President Pro Tempore of the Senate of Liberia
- In office July 1997 – August 1999
- Preceded by: No Senate
- Succeeded by: Keikura Bayoh Kpoto

Personal details
- Born: 27 April 1951 Grand Bassa County, Liberia
- Died: 20 November 2019 (aged 68)
- Party: Liberty Party
- Children: Charlyne Brumskine
- Education: University of Liberia Southern Methodist University
- Occupation: Attorney

= Charles Brumskine =

Liberian politician and attorney (1951–2019)

Charles Walker Brumskine (27 April 1951 – 20 November 2019) was a Liberian politician and attorney. He was the leader of the Liberty Party and came third in the 2005 presidential election. He challenged incumbent Ellen Johnson-Sirleaf for the Presidency in 2011. He was also the senior partner of Brumskine & Associates, a leading Liberian law firm.

==Early life==
Brumskine was educated at the University of Liberia where he earned a bachelor's degree in economics in 1973. He then attended Louis Arthur Grimes School of Law where he was awarded a Bachelor of Laws degree in 1981 and passed the Liberian bar. He earned a Master of Laws degree from the Dedman School of Law at Southern Methodist University in Dallas, Texas the following year.

==Political career==
Brumskine became politically prominent in the 1990s as an ally of Charles Taylor. When Taylor became President in 1997, Brumskine became President pro tempore of the Senate. By 1999, however, they began feuding, and Brumskine fled the country after being threatened by Taylor's supporters. He returned to Liberia in 2003 with plans to run in the scheduled 2003 presidential election. However, Taylor's resignation that year and the installment of a two-year transitional government led to the elections being cancelled.

In 2004, Brumskine began campaigning for the 2005 presidential elections as a member of the Liberty Party. Like most of the other candidates, he promised to bring reconciliation to the country following its political turmoil, and improve the economy and infrastructure. What made him unique was the strong religious message in his campaign. Ultimately, he received nearly 14% of the vote, 6% less than the second-place candidate, Ellen Johnson Sirleaf, and therefore he was not able to participate in the runoff. Due to his popularity in the first round, he could have significantly influenced the run-off had he endorsed either candidate.
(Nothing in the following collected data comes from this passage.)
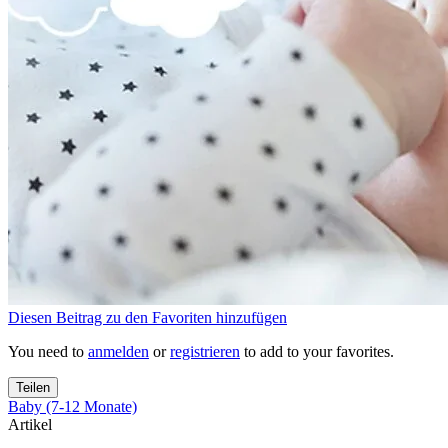
Diesen Beitrag zu den Favoriten hinzufügen
You need to
anmelden
or
registrieren
to add to your favorites.
Teilen
Baby (7-12 Monate)
Artikel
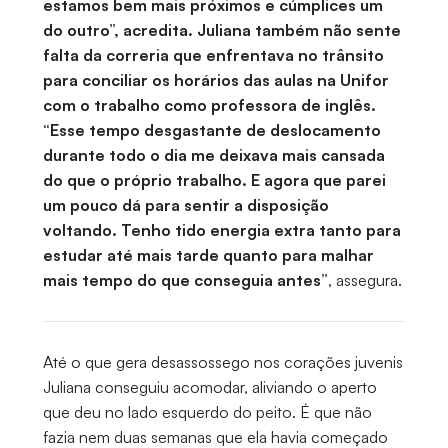
estamos bem mais próximos e cúmplices um
do outro”, acredita. Juliana também não sente
falta da correria que enfrentava no trânsito
para conciliar os horários das aulas na Unifor
com o trabalho como professora de inglês.
“Esse tempo desgastante de deslocamento
durante todo o dia me deixava mais cansada
do que o próprio trabalho. E agora que parei
um pouco dá para sentir a disposição
voltando. Tenho tido energia extra tanto para
estudar até mais tarde quanto para malhar
mais tempo do que conseguia antes”
, assegura.
Até o que gera desassossego nos corações juvenis
Juliana conseguiu acomodar, aliviando o aperto
que deu no lado esquerdo do peito. É que não
fazia nem duas semanas que ela havia começado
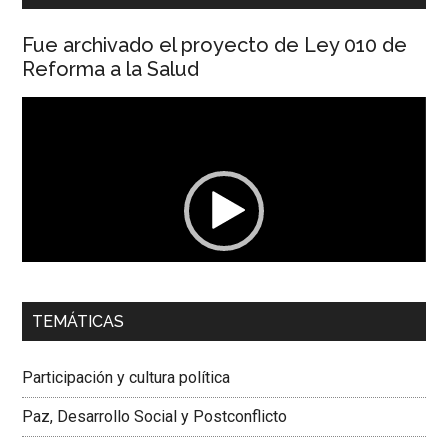
Fue archivado el proyecto de Ley 010 de
Reforma a la Salud
Reproductor
de
vídeo
00:00
01:04
TEMÁTICAS
Dra. Carolina Corcho Mejía,
Presidenta Corporación
Latinoamericana Sur, Vicepresidenta Federación Médica
Participación y cultura política
Colombiana
Paz, Desarrollo Social y Postconflicto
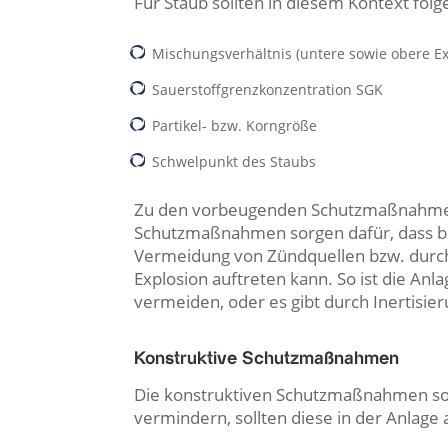
Für Staub sollten in diesem Kontext fo
Mischungsverhältnis (untere sowie obere E
Sauerstoffgrenzkonzentration SGK
Partikel- bzw. Korngröße
Schwelpunkt des Staubs
Zu den vorbeugenden Schutzmaßnahmen
Schutzmaßnahmen sorgen dafür, dass be
Vermeidung von Zündquellen bzw. durch 
Explosion auftreten kann. So ist die Anl
vermeiden, oder es gibt durch Inertisie
Konstruktive Schutzmaßnahmen
Die konstruktiven Schutzmaßnahmen sol
vermindern, sollten diese in der Anlage 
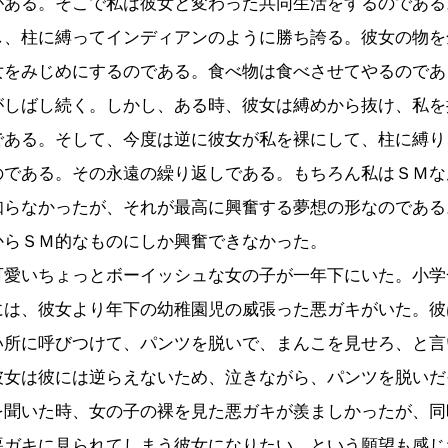
がある。そこで私は彼女と変わった共同生活をするのである
し、柱に縛ってインディアンのように勝ち誇る。彼女の物を
女をみじめにするのである。食べ物は食べさせてやるのであ
がしばし続く。しかし、ある時、彼女は縛めから抜け、私を
である。そして、今度は逆に彼女が私を裸にして、柱に縛り
のである。その永遠の繰り返しである。もちろん私はＳＭな
知らなかったが、それが最高に興奮する夢想の形なのである
からＳＭ的なものにしか興奮できなかった。
可愛いちょっとボーイッシュな女の子が一年下にいた。小学
には、彼女より年下の幼稚園児の威張った悪ガキがいた。彼
い所に呼びつけて、パンツを脱いで、まんこを見せろ、と言
彼女は彼には逆らえないため、泣きながら、パンツを脱いだ
を聞いた時、女の子の裸を見た悪ガキが羨ましかったが、同
悪ガキに見られてしまう彼女になりたい、という願望も感じ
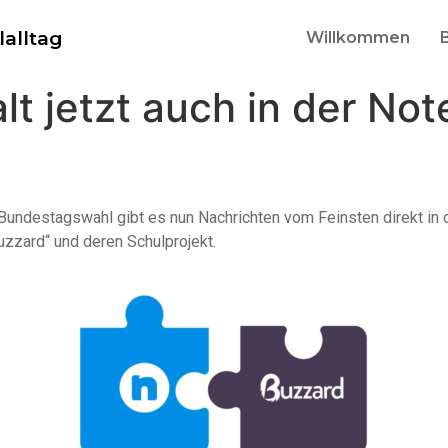
lalltag
Willkommen
alt jetzt auch in der N
Bundestagswahl gibt es nun Nachrichten vom Feinsten direkt in 
zzard“ und deren Schulprojekt.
He decided not to endorse Sirleaf or her opponent, George Weah, in the runoff.

In 2010, he announced his plans to challenge Sirleaf in the 2011 presidential election.

==2011 elections==
On 20 January 2011, Brumskine announced that Bong County Senator Franklin Obed Siakor would be his running mate in the 2011 presidential election. Soon after the announcement, some Liberian political analysts believed that the merger of Bassa County's Charles Brumskine and Bong County's Franklin Siakor would pose trouble for Ellen Johnson-Sirleaf's re-election bid. It was also argued that Brumskine's pairing with Siakor delivered a fatal blow to other opposition political parties that might enter the race for president, as the race was thought likely to come down to Brumskine and Johnson-Sirleaf. However, Winston Tubman was the most popular of Johnson-Sirleaf's opponents, and the third-place finisher in the contest was Prince Johnson.

==2017 elections==
In 2016, Brumskined announced his intention to run for President of Liberia in the 2017 elections
On 19 March 2017, Brumskine announced that Harrison Karnwea, a native of Nimba County, northeastern Liberia would be his running mate in the 2017 presidential election. Brumksine the presidential candidate of the Liberty Party during the 2017 elections won 9.62%.

== Death ==
On the evening of November 20, 2019, Brumskine died. On November 21, 2019, the National Ensign was flown at half-mast from 8 am to 6 pm in Liberia. The reigning president, George Weah stated “Liberia has lost a great champion of social justice and a stalwart of our body politics. Counsellor Charles Brumskine was a legal luminary whose contributions to our justice system and political sphere will truly be missed. Words are inadequate to express how deeply saddened we all are; over the passing of Counsellor Brumskine – an astute statesman and accomplished public servant whose dedication to the country remains irrefutable.”